I was there and I saw hundreds of dead bodies scattered all over. I saw a mother who lost her husband and four of her six children. The two were sick and starving. I gave her my baon and I opted to eat just one piece of less than ripe pomelo that I picked up from a fallen tree. I was there and I witnessed how a young child of less than three years old, almost naked and begging for food while grieving over the dead body of her mother and brother. I was there and I saw a young boy of twelve who had a broken arm and a wounded leg. I had to tear my undershirt and fashion it into a tourniquet in order to save him from loss of blood. And because of what I saw, I would not judge any of them if they steal a banana or a camote just to survive for a day.

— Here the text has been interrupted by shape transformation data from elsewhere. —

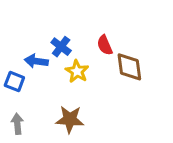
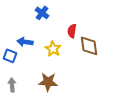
red semicircle: (105, 45) -> (72, 31), turned 32
blue cross: (61, 47) -> (42, 13), moved

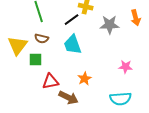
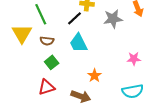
yellow triangle: (18, 45) -> (22, 34), moved
green square: (36, 59) -> (52, 62), moved, turned -32
red triangle: (50, 82) -> (46, 87), moved

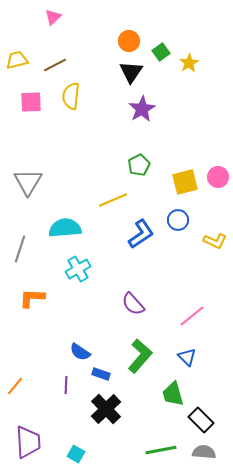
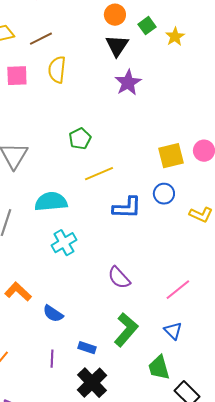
green pentagon: (139, 165) -> (80, 139), moved
blue L-shape: (141, 234) -> (127, 208), turned 36
orange L-shape: (32, 298) -> (18, 292), moved, turned 40
blue semicircle: (80, 352) -> (53, 314), moved

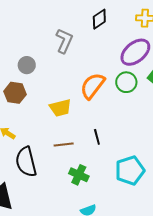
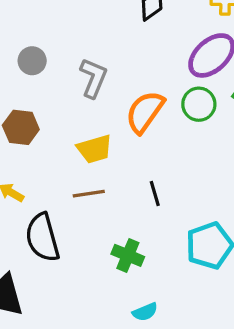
gray L-shape: (64, 41) -> (93, 78), moved
gray circle: (27, 65) -> (32, 61), moved
brown line: (64, 145) -> (89, 194), moved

I saw an old woman crying into the sea, as if losing her mind, calling with her muted voice, the names of her daughters and sons. And I remembered the image of Sisa calling for Crispin and Basilio. I saw a man trying to pick up piece by piece the bamboo and nipa strips that used to be their huts along the shores in Kabalawan. I saw young kids rummaging through the debris trying to look for anything that looked edible and I witnessed how a family were sharing the meat of a single coconut that the father managed to retrieve from the raging waves. I saw all the pain, all the anguish, all the sorrows that the poor have suffered in those trying times. And so, I am not about to judge them if they do anything out of the normal ways because those times were abnormal.

I am a lawyer and I am not about to justify stealing or to find an alibi for looting. Not at all.  But, to our mind, there is a higher law which is more compelling than the penal code. And that is the law of survival. These people are not politicians who stole billions from the PDAF and used fictitious NGOs to siphon public funds. They are simple folks with no premeditated malice or scheming evil intent. They are only trying to survive under very difficult circumstances. I do not condone stealing TVs or any appliances and loading them in trucks as some syndicates might have done. They certainly deserve arrest, prosecution and conviction with the heaviest aggravating circumstances for them to be meted the most stringent penalties.

Neither would I condemn the policemen who were not around to guard the malls and supermarts which were looted. Those officers were trying to save their own children and spouses and other loved ones. They could not give priority to their public duty while their own families were in danger. With all due respect, we also submit that it was also improper for any national leader to come to a city in distress and blame the local executives for having been unprepared. Nobody could be absolutely and totally prepared for such a magnitude of a disaster. Much less was it appropriate for a national leader to walk out of a disaster assessment conference just because he does not like the term "minor devastation'". Times of crises call upon leaders the highest level of equanimity and calmness.

In such trying times, when people are hungry and angry, shouldn't we be a little tolerant and understanding of each other. Those of us who have not even seen the face of death and devastation should better keep their mouth shut and hold their judgment to themselves. Even Justice Secretary Leila de Lima has counseled to go slow on arresting looters who are compelled by obfuscation, and Secretary Dinky Soliman of DSWD has advised people to be more compassionate to those who suffer utmost hunger and extreme need. These indeed are the times that test our character and true selves. Behind our masks and vain pretensions, we should ask ourselves whether we do have the moral authority to pass judgment on people who are in pain in times of crises and difficulties.